Mr Ho was a former employee of the claimants (Phaestos Limited, IKOS CIF Limited and Mindimaxnow LLP). It was alleged that he had breached his obligations not to copy documents belonging to the claimants for his own purposes. The claimants sought return of confidential company information from Ho. He counterclaimed, complaining that the claimants had engaged in illegal surveillance of him.
In December 2011 the court set a deadline of July 2 2012 for disclosure, with inspection by July 16 2012. Numerous contested hearings took place in February and March 2012 as a result of the claimants' failures to comply with various orders relating to e-disclosure. The delays relating to the production of disclosure were largely the claimants' own fault. In July 2012 the judge imposed a final order on the claimants for disclosure of all documents and inspection. The order provided that if this did not take place by 4pm on August 10 2012, the claimants' claims would be struck out without further order and Ho would be entitled to receive the full amount of his counterclaimed sum. However, in the event of any unforeseeable or unforeseen matters beyond the claimants' control, this order could be varied.
The claimants provided certain disclosure by the deadline, but Ho alleged that there had been material non-compliance with the unless order, and that accordingly, the claimants' claims and defence to counterclaim should be struck out. The claimant argued that there had been no material non-compliance with the order, but if there had, there should be relief from sanction.
The judge was satisfied that there had been a breach of the unless order on the following facts:
- The claimants' disclosure statement had been made by an employee who was not sufficiently connected with all of the claimants.
- The disclosure statement was submitted late.

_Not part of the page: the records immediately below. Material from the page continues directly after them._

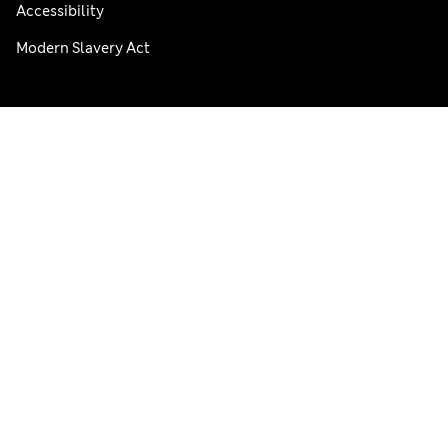
Accessibility
Modern Slavery Act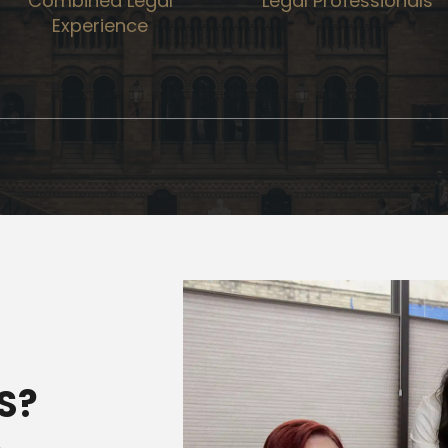
Combined Legal
Legal Professionals
Experience
S?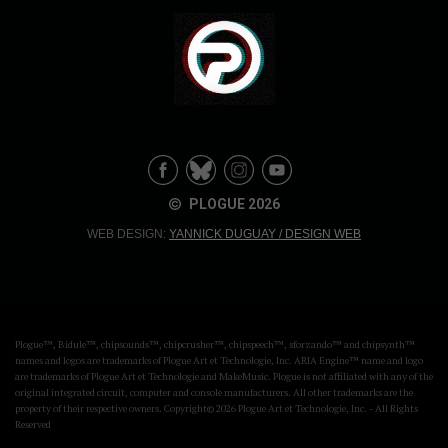
PLOGUE 2026
WEB DESIGN:
YANNICK DUGUAY / DESIGN WEB
Plogue™, Bidule™, chipsounds™, chipcrusher™, chipspeech™, sforzando™ and chipsynth™
names and logos are trademarks of Plogue Art et Technologie, Inc. ARIA Engine™ name and logo
are trademarks of Plogue Art et Technologie and MakeMusic. Plogue is not affiliated with any of the
original integrated circuit, computer and console manufacturers. All other trademarks are the
property of their respective owners. Copyright© 2026 Plogue Art et Technologie, Inc. - All Rights
Reserved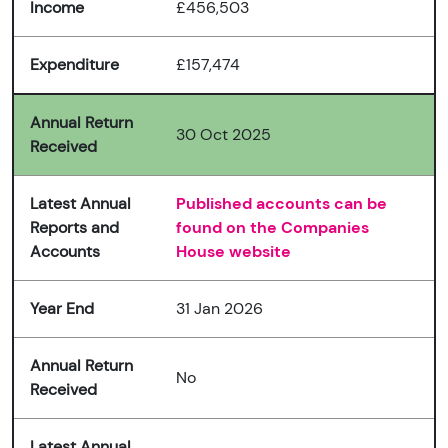
Income
£456,503
Expenditure
£157,474
Annual Return
30 Oct 2025
Received
Latest Annual
Published accounts can be
Reports and
found on the Companies
Accounts
House website
Year End
31 Jan 2026
Annual Return
No
Received
Latest Annual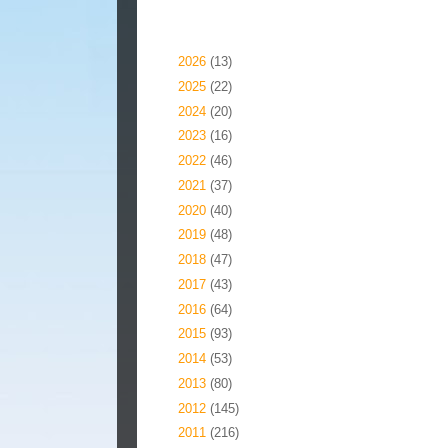
Blog Archive
►
2026
(13)
►
2025
(22)
►
2024
(20)
►
2023
(16)
►
2022
(46)
►
2021
(37)
►
2020
(40)
►
2019
(48)
►
2018
(47)
►
2017
(43)
►
2016
(64)
►
2015
(93)
►
2014
(53)
►
2013
(80)
►
2012
(145)
►
2011
(216)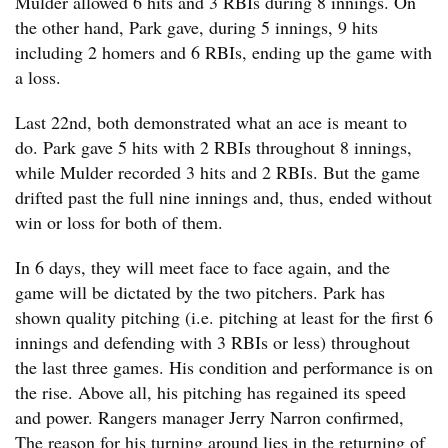
Mulder allowed 6 hits and 3 RBIs during 8 innings. On
the other hand, Park gave, during 5 innings, 9 hits
including 2 homers and 6 RBIs, ending up the game with
a loss.
Last 22nd, both demonstrated what an ace is meant to
do. Park gave 5 hits with 2 RBIs throughout 8 innings,
while Mulder recorded 3 hits and 2 RBIs. But the game
drifted past the full nine innings and, thus, ended without
win or loss for both of them.
In 6 days, they will meet face to face again, and the
game will be dictated by the two pitchers. Park has
shown quality pitching (i.e. pitching at least for the first 6
innings and defending with 3 RBIs or less) throughout
the last three games. His condition and performance is on
the rise. Above all, his pitching has regained its speed
and power. Rangers manager Jerry Narron confirmed,
The reason for his turning around lies in the returning of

- The claimants tried to impose confidentiality restrictions on certain documents without making an application to court or previously alerting Ho of such restrictions.

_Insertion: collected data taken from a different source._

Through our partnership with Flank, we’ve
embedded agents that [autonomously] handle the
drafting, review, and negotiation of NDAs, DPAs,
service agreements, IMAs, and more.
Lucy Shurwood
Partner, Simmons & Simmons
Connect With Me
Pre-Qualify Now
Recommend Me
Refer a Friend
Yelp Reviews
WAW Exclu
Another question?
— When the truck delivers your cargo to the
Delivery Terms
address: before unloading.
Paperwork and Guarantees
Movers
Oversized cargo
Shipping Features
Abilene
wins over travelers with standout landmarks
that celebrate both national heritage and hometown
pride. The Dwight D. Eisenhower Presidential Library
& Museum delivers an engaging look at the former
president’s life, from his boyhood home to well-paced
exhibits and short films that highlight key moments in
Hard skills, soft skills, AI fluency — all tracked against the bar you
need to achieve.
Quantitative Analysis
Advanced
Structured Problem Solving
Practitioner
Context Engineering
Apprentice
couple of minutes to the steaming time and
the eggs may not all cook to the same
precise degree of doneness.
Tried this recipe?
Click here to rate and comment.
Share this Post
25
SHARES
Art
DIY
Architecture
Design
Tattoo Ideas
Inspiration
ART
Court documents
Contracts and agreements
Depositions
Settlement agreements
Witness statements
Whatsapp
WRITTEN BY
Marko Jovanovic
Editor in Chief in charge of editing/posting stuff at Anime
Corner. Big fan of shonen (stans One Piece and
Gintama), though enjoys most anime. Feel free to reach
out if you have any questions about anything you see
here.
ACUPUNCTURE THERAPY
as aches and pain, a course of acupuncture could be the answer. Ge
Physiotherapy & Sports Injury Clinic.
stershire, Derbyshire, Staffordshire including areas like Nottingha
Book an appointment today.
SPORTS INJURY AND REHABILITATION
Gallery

- The claimants disclosed a limited number of documents relevant to the counterclaim.
The judge then considered whether there could be relief from sanction under Rule 3.9 of the Civil Procedure Rules. He considered that it was in the interests of the administration of justice to grant relief. There was a genuine claim with substantial sums at stake and significant work had been done on the case. In addition, the breaches would not affect the trial date if they were remedied quickly. He considered that the application for relief from sanction could have been made more promptly but, given that the claimants had informed all parties that they were unlikely to meet the deadline six days before it passed, it was not overly critical.

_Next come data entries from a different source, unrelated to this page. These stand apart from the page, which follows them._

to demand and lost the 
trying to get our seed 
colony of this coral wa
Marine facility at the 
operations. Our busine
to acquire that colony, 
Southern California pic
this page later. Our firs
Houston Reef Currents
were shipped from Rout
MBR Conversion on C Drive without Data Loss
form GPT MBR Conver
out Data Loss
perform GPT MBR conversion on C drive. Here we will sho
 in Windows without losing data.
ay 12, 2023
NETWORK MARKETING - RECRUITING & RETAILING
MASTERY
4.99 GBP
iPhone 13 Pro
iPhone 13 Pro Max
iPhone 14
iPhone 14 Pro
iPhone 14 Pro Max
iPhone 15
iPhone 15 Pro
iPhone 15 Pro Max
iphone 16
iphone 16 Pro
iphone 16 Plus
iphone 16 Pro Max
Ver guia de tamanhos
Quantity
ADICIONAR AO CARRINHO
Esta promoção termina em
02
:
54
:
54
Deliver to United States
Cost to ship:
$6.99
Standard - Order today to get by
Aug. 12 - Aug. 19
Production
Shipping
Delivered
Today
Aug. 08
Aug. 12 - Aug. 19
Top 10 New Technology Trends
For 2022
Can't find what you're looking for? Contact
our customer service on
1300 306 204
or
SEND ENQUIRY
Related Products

The judge's decision was surprising, considering that he had referred to Lord Justice Jackson's comment in Fred Perry v Brands Plaza(2) that indulgence should not be granted to litigants that breach unless orders, as to do so may result in a denial of justice to the other party or to other litigants whose cases await resolution by the court. However, in this case the judge was prepared to give the claimants yet another chance, diluting the impact of the unless order and lending some comfort to future litigants which choose to ignore final orders.